1 - VALIS by Philip K. Dick
Buckle your seat belts . . . this book is a psychotic break on the printed page, a shamanic initiation for the modern man. VALIS could be considered a memoir, actually, as the odyssey of the protagonist Horselover Fat mimics Philip K. Dick’s own personal experiences with (get this) being zapped in the head with a laser by God, which is actually an artificial satellite orbiting Earth called VALIS. This novel breaks down the boundaries of time and space, life and death, culminating in a Gnostic treatise regarding the conspiracy of religion, empire, and prophecy. PDK has claimed that this real-life experience assisted him in predicting his own son’s life-threatening hernia.

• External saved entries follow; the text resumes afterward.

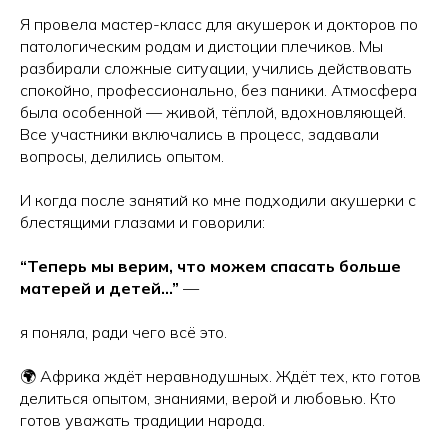
Я провела мастер-класс для акушерок и докторов по
патологическим родам и дистоции плечиков. Мы
разбирали сложные ситуации, учились действовать
спокойно, профессионально, без паники. Атмосфера
была особенной — живой, тёплой, вдохновляющей.
Все участники включались в процесс, задавали
вопросы, делились опытом.
И когда после занятий ко мне подходили акушерки с
блестящими глазами и говорили:
“Теперь мы верим, что можем спасать больше
матерей и детей…”
—
я поняла, ради чего всё это.
🌍 Африка ждёт неравнодушных. Ждёт тех, кто готов
делиться опытом, знаниями, верой и любовью. Кто
готов уважать традиции народа.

Despite the real-life correlations, the goal of VALIS seems to be exposing a government conspiracy to implement social control over the populace, which PDK calls the Black Iron Prison. This supposition is compounded by the fact the FBI actually at one time raided PDK’s home office while he was out, coming home to furniture overturned and files missing. VALIS is a mind fuck, plain and simple. It’s not a light read meant to entertain you. It is a book meant to provide an altered state of consciousness and it does so successfully if you dive in and make it your world. Word of warning though . . . there is an extreme risk of once you stare into the abyss, there is no looking back. Having passed away in ‘82, I like to imagine PDK’s orbiting us right now, zapping us in our heads with strange and unusual ideas that will help free us from our current bonds; he deserves a cosmic shout-out for this one!